▶ [Try it]:
The output should contain the listing word for word and no pictures.

▶ [Provided information]:
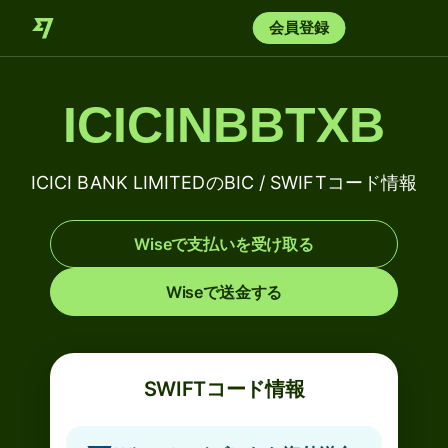
会員登録
ICICINBBTXB
ICICI BANK LIMITEDのBIC / SWIFTコード情報
Wiseで支払いを受け取る
Wiseで送金する
SWIFTコード情報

▶ [Solution for this problem]:
会員登録
ICICINBBTXB
ICICI BANK LIMITEDのBIC / SWIFTコード情報
Wiseで支払いを受け取る
Wiseで送金する
SWIFTコード情報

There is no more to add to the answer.